Prompt
Your answer should repeat the entries in full, exactly as given, with no pictures.
BEGIN Supplied records
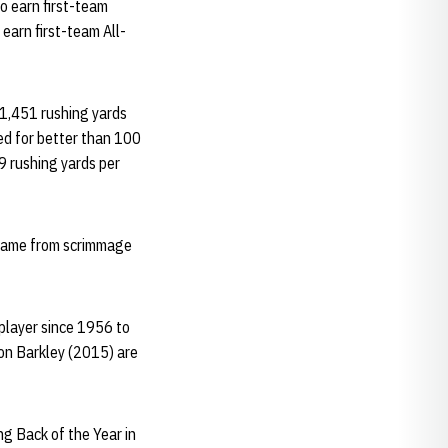
to earn first-team
earn first-team All-
 1,451 rushing yards
ed for better than 100
.9 rushing yards per
r game from scrimmage
 player since 1956 to
on Barkley (2015) are
g Back of the Year in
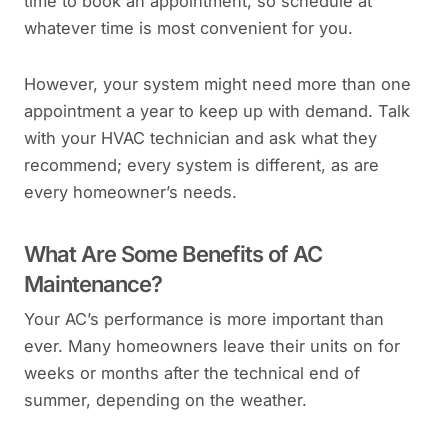
time to book an appointment, so schedule at
whatever time is most convenient for you.
However, your system might need more than one
appointment a year to keep up with demand. Talk
with your HVAC technician and ask what they
recommend; every system is different, as are
every homeowner’s needs.
What Are Some Benefits of AC
Maintenance?
Your AC’s performance is more important than
ever. Many homeowners leave their units on for
weeks or months after the technical end of
summer, depending on the weather.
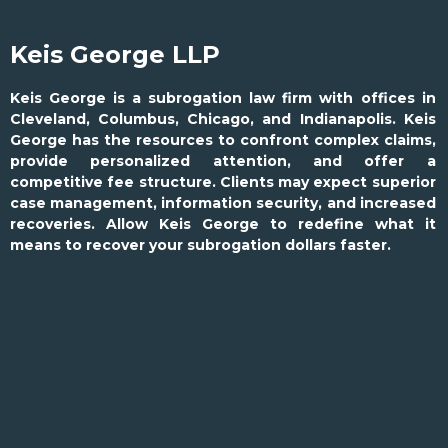
Keis George LLP
Keis George is a subrogation law firm with offices in
Cleveland, Columbus, Chicago, and Indianapolis. Keis
George has the resources to confront complex claims,
provide personalized attention, and offer a
competitive fee structure. Clients may expect superior
case management, information security, and increased
recoveries. Allow Keis George to redefine what it
means to recover your subrogation dollars faster.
END Supplied records
Written answer
to earn first-team
earn first-team All-
 1,451 rushing yards
ed for better than 100
.9 rushing yards per
r game from scrimmage
 player since 1956 to
on Barkley (2015) are
g Back of the Year in
time to book an appointment, so schedule at
whatever time is most convenient for you.
However, your system might need more than one
appointment a year to keep up with demand. Talk
with your HVAC technician and ask what they
recommend; every system is different, as are
every homeowner’s needs.
What Are Some Benefits of AC
Maintenance?
Your AC’s performance is more important than
ever. Many homeowners leave their units on for
weeks or months after the technical end of
summer, depending on the weather.
Keis George LLP
Keis George is a subrogation law firm with offices in
Cleveland, Columbus, Chicago, and Indianapolis. Keis
George has the resources to confront complex claims,
provide personalized attention, and offer a
competitive fee structure. Clients may expect superior
case management, information security, and increased
recoveries. Allow Keis George to redefine what it
means to recover your subrogation dollars faster.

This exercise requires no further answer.